Les marques pensent parfois que les labels 'environnementaux' couvrent des garanties sociales suffisantes, mais ils ne font souvent que se cantonner aux règles de l'Organisation internationale du travail, surtout concernant le respect du salaire minimum - qui est dans la majorité des cas bien en deçà d'un salaire vital. Les cahiers des charges Fairtrade/Max Havelaar vont plus loin avec un prix minimum garanti, une prime de développement pour les producteurs de coton et l'exigence d'un salaire vital dans un délai contraignant de six ans pour les ouvriers de l'industrie textile. Au Bangladesh, par exemple, le salaire vital est calculé à 255 dollars par mois, alors que le salaire minimum des travailleurs du textile varie entre 68 et 82 dollars par mois.

Comment y remédier concrètement?

VR: En parallèle des certifications coton et textile comme les nôtres, nous devons convaincre les marques de ne plus négliger les aspects sociaux. Nous travaillons également pour alerter et sensibiliser les consommateurs sur la nécessité d'un virage dans le monde de la mode. Il faut également une législation contraignante et applicable à tout le secteur pour faire bouger les lignes. L'adoption d'une législation prend du temps, donc l'engagement volontaire des entreprises avec des certifications peut aussi être un outil dans cette régulation.

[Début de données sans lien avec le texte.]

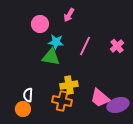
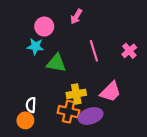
cyan star: (56, 42) -> (35, 46), moved
pink line: (85, 46) -> (94, 51), turned -42
pink trapezoid: (100, 98) -> (110, 92), moved, turned -85
purple ellipse: (118, 105) -> (91, 116), moved

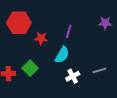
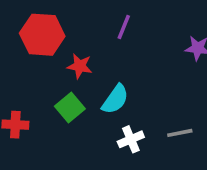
purple line: (69, 31) -> (124, 27), moved
green square: (30, 68) -> (70, 108), moved

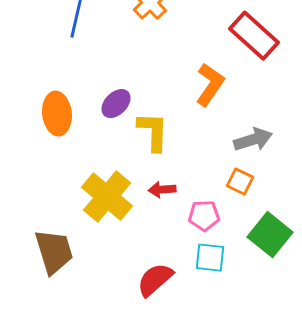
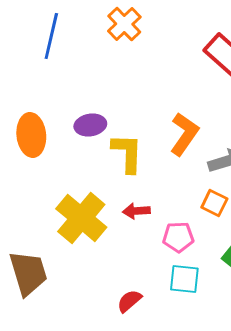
orange L-shape: (210, 85) -> (184, 134), moved
purple ellipse: (116, 104) -> (90, 125), turned 36
red semicircle: (155, 280) -> (129, 301), size x0.7

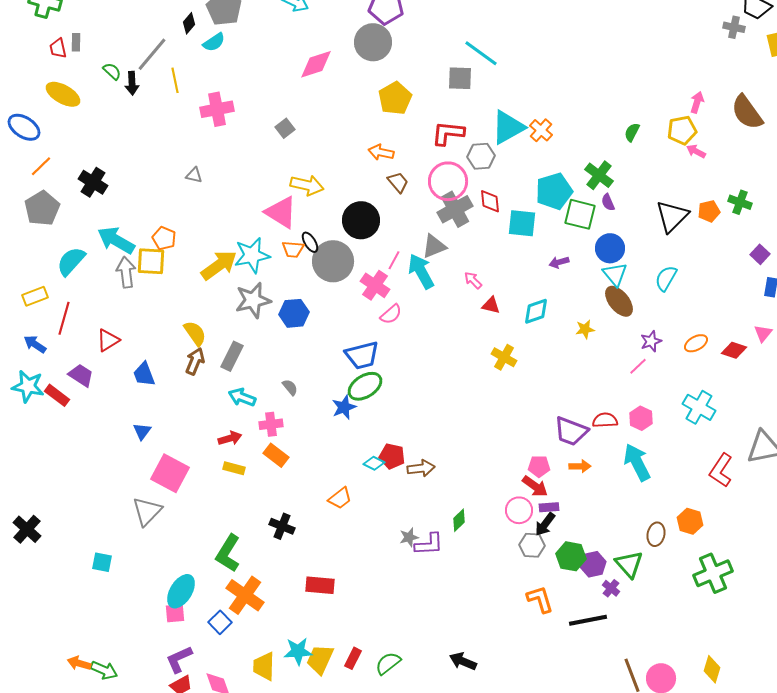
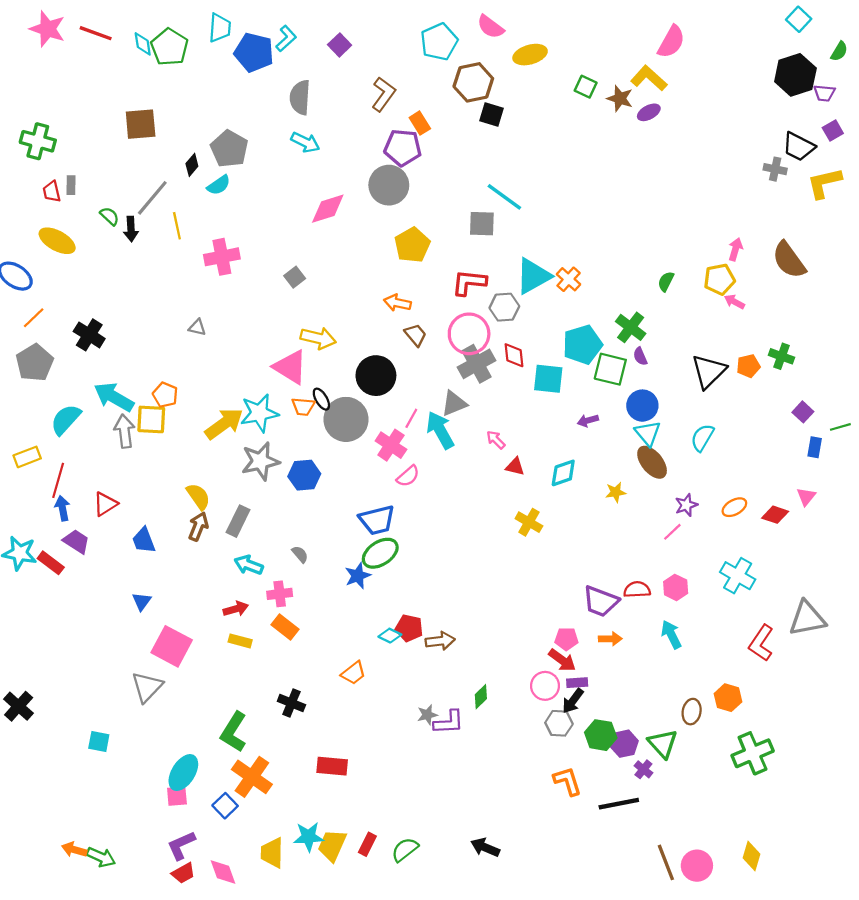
blue arrow: (35, 344) -> (62, 508), moved, turned 45
cyan arrow: (637, 462) -> (671, 635), size x0.7

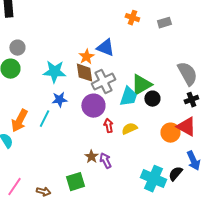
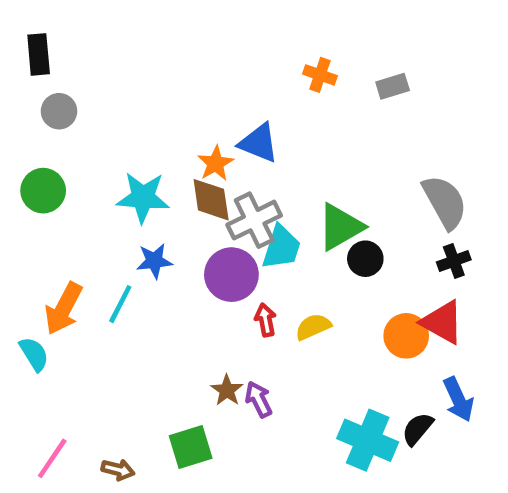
gray circle: (17, 48) -> (59, 111), moved
cyan trapezoid: (128, 97) -> (281, 247), moved

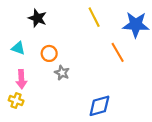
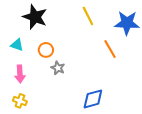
black star: (37, 18) -> (35, 17), size x1.4
yellow cross: (16, 100) -> (20, 101), moved

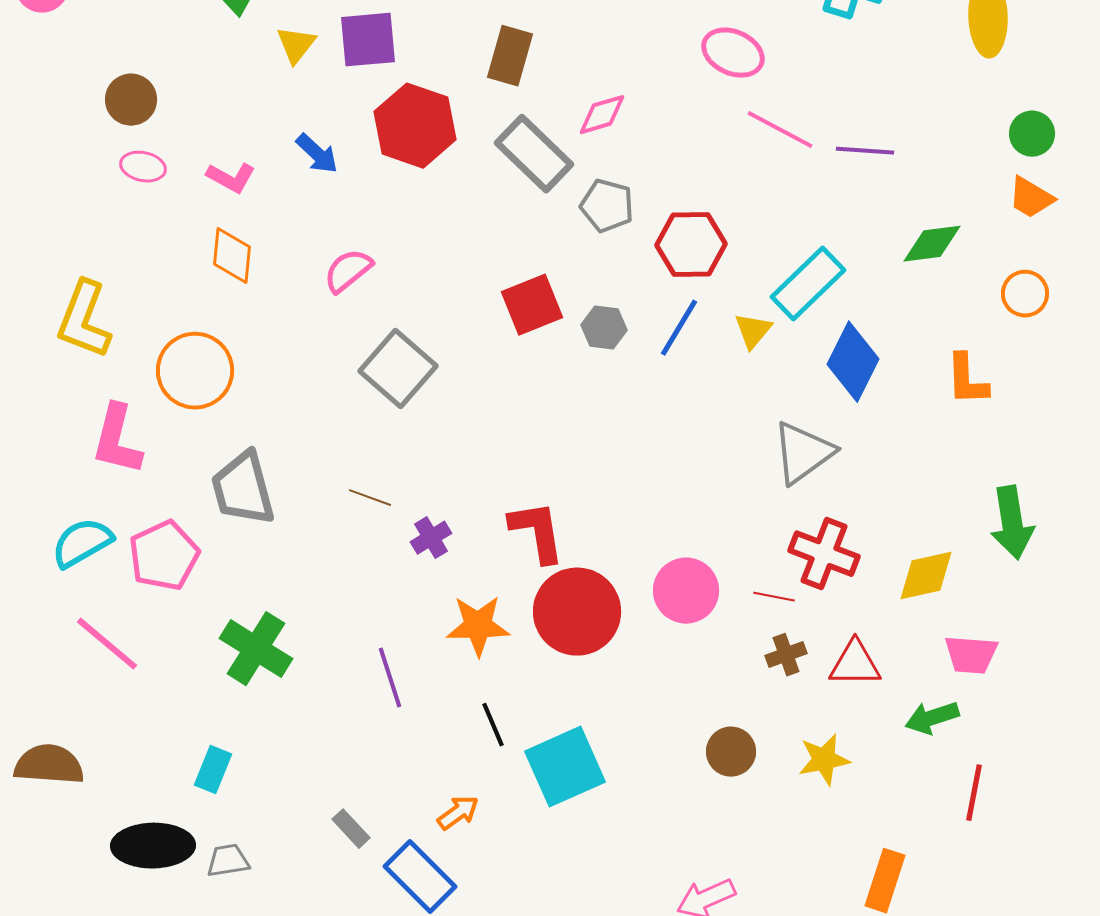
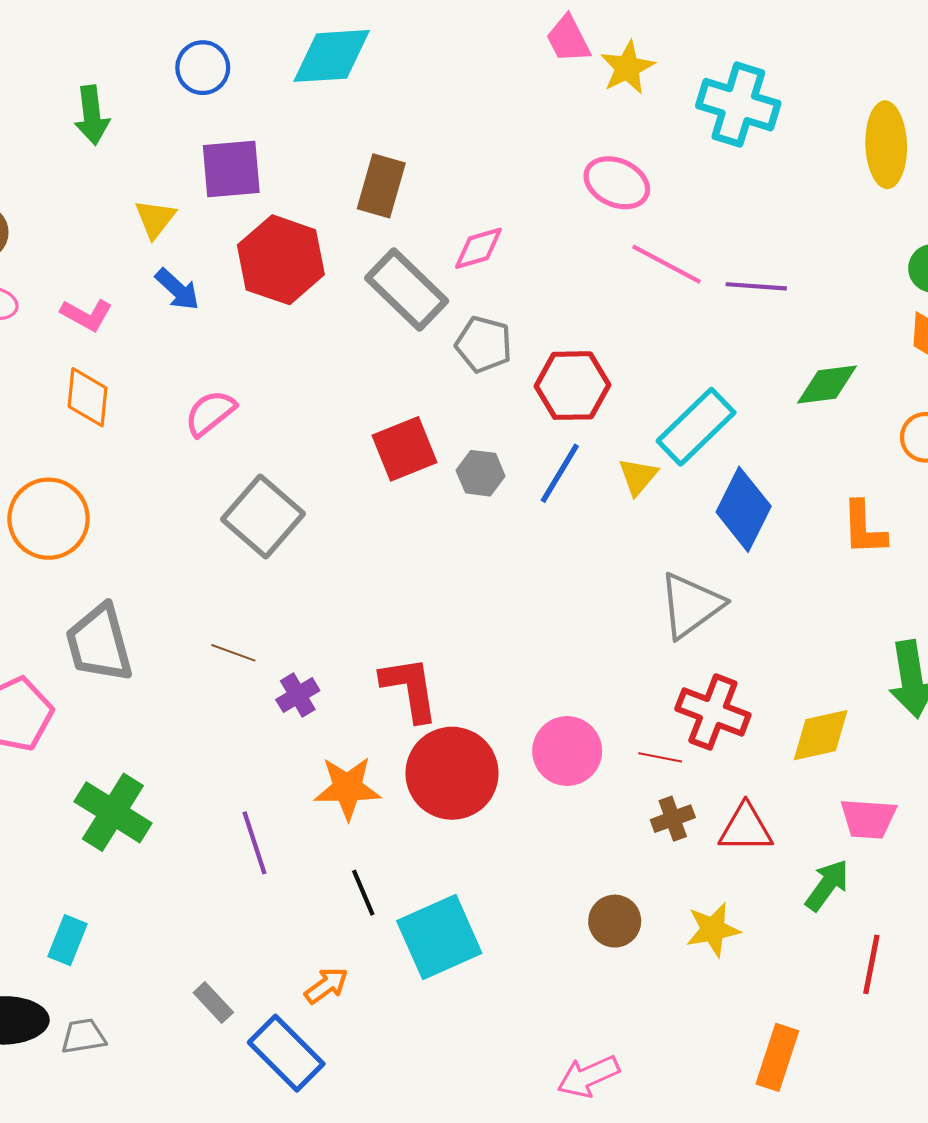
yellow triangle: (296, 45) -> (155, 219), moved
green arrow: (932, 718) -> (827, 885), turned 144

D'après un sondage Opinion Way pour Max Havelaar France, près des deux tiers des jeunes de la génération Z se disent prêts à boycotter une marque qui ne produit pas de vêtements équitables, mais les chiffres montrent dans le même temps qu'ils se tournent toujours massivement vers la fast-fashion. Comment expliquer ce paradoxe?

VR: Il y a toujours un écart entre les intentions et les choix réellement opérés. Le critère économique entre également en ligne de compte. La fast-fashion met sur le marché des articles à des prix extrêmement bas. Les jeunes générations ont des valeurs mais qui sont fragiles face à des t-shirts à 5 euros. Pourtant le différentiel sur un t-shirt conventionnel et équitable est souvent d'une dizaine d'euros. Cependant, la prise de conscience est bien là!

Sur notre stand du salon Who's Next en septembre, nous avons pu constater que les jeunes qui créent des start-up de mode s'engagent tous en faveur d'une mode responsable, et qu'ils sont très sensibles aux droits humains. La révolution de la mode éthique est en marche, mais elle prendra du temps. C'est beaucoup plus long dans le domaine du textile avec des collections qui se créent douze ou dix-huit mois à l'avance.

En tant que consommateur, comment peut-on être certain d'acheter de la mode équitable?

VR: Aujourd'hui, seuls les labels équitables permettent de couvrir des critères sociaux et environnementaux exigeants. Face aux allégations des différents labels dits responsables, durables ou bio, les labels équitables sont les seuls à défendre les droits des travailleurs du textile et à être certifiés par un tiers-indépendant.

L'industrie textile sera-t-elle vertueuse et équitable dans dix ans?

VR: L'engagement des marques est nécessaire pour assurer une transition durable des modes de production et répondre à la demande des consommateurs pour une industrie textile plus responsable. Les autorités publiques ont aussi un rôle majeur à jouer dans la réglementation afin d'accompagner la demande. Le mimétisme joue beaucoup aussi. Les collectifs d'ONG et les consommateurs élèvent de plus en plus la voix… Dans dix ans, l'industrie textile aura amorcé le virage, cela va dans le sens de l'histoire. Mais des défis resteront encore à surmonter et le chemin sera long.